Siamo nel mezzo di un’ondata di caldo eccezionale, con temperature che sfiorano i 40°C in molte delle principali città italiane.

Alcuni semplici consigli che fanno la differenza

Il grande caldo non fa bene al nostro pianeta né all’equilibrio degli ecosistemi ma, per fortuna, almeno noi esseri umani possiamo adottare una serie di comportamenti per cercare di resistere al meglio all’anticiclone africano più potente dell’estate 2022, almeno per ora.

Prima di tutto, i medici consigliano una corretta idratazione durante tutta la giornata, ossia bere con regolarità e assumere cibi ricchi di acqua come frutta e verdura. Al contrario, sono da ridurre gli alimenti ricchi di grassi, le bevande alcoliche e zuccherate e i pasti troppo abbondanti in termini calorici.

Quando le temperature sono molto elevate è sconsigliato anche fare attività fisica: meglio sfruttare le prime ore del giorno o la sera, magari compensando lo sforzo con l’assunzione di integratori specifici ricchi di elettroliti. Inutile dire che se ci si sente stanchi, affaticati o con il respiro affannoso significa che è ora di fermarsi e riposarsi. Anche se non si pratica sport, nelle ore centrali della giornata (dalle 11 alle 18, per intenderci) è meglio rimanere in casa o in ambienti ombreggiati e freschi.

In questo senso l’aria condizionata è un valido alleato, ma attenzione a non esagerare: quando fuori ci sono 40°C, impostare una temperatura inferiore ai 23/24°C non è consigliato, perché determina uno sbalzo termico troppo elevato.

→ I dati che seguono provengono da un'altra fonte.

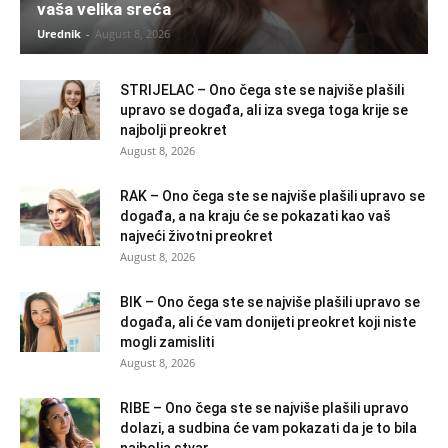
vaša velika sreća
Urednik
-
August 8, 2026
STRIJELAC – Ono čega ste se najviše plašili
upravo se događa, ali iza svega toga krije se
najbolji preokret
August 8, 2026
RAK – Ono čega ste se najviše plašili upravo se
događa, a na kraju će se pokazati kao vaš
najveći životni preokret
August 8, 2026
BIK – Ono čega ste se najviše plašili upravo se
događa, ali će vam donijeti preokret koji niste
mogli zamisliti
August 8, 2026
RIBE – Ono čega ste se najviše plašili upravo
dolazi, a sudbina će vam pokazati da je to bila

Tra le altre accortezze quotidiane va ricordato anche indossare abiti leggeri e traspiranti, possibilmente di colore chiaro, poi effettuare delle docce rinfrescanti, senza eccedere con l’acqua fredda. Ancora, la macchina rischia di essere un vero e proprio forno nelle ore più calde della giornata e per questo bisogna cercare di parcheggiare all’ombra o utilizzare, quando possibile, la bicicletta, i monopattini o altri mezzi di trasporto alternativi.

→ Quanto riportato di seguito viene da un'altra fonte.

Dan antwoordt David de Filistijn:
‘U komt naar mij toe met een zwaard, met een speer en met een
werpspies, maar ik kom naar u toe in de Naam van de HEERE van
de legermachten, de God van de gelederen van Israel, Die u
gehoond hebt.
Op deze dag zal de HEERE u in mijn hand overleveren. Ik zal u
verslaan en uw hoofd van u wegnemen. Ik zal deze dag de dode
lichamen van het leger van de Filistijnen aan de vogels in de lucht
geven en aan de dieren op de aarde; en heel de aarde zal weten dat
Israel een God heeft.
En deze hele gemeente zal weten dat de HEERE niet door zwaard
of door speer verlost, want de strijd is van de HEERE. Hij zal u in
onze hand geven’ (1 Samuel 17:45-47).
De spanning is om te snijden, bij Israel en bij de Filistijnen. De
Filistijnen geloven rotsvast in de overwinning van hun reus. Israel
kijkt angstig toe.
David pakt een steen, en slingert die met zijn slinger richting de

Ci sono poi categorie di persone che sono più sensibili al caldo e possono avere conseguenze anche gravi: per esempio i diabetici e chi soffre di problemi renali o emicrania rischia di andare incontro più facilmente a disidratazione. In generale, infine, gli anziani sono i più rischio di sviluppare varie problematiche di salute se esposti a lungo a temperature troppo elevate, perciò dovrebbero mantenere comportamenti ancora più prudenti rispetto ai giovani.